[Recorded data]

▽

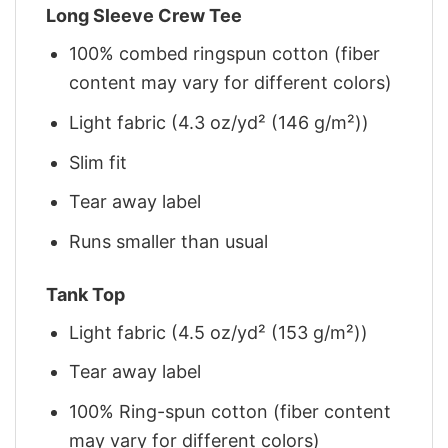
Long Sleeve Crew Tee
100% combed ringspun cotton (fiber
content may vary for different colors)
Light fabric (4.3 oz/yd² (146 g/m²))
Slim fit
Tear away label
Runs smaller than usual
Tank Top
Light fabric (4.5 oz/yd² (153 g/m²))
Tear away label
100% Ring-spun cotton (fiber content
may vary for different colors)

△

What the task asks => The word "Light" appears in some of the lines above. Copy those lines.

Final answer =>
Light fabric (4.3 oz/yd² (146 g/m²))
Light fabric (4.5 oz/yd² (153 g/m²))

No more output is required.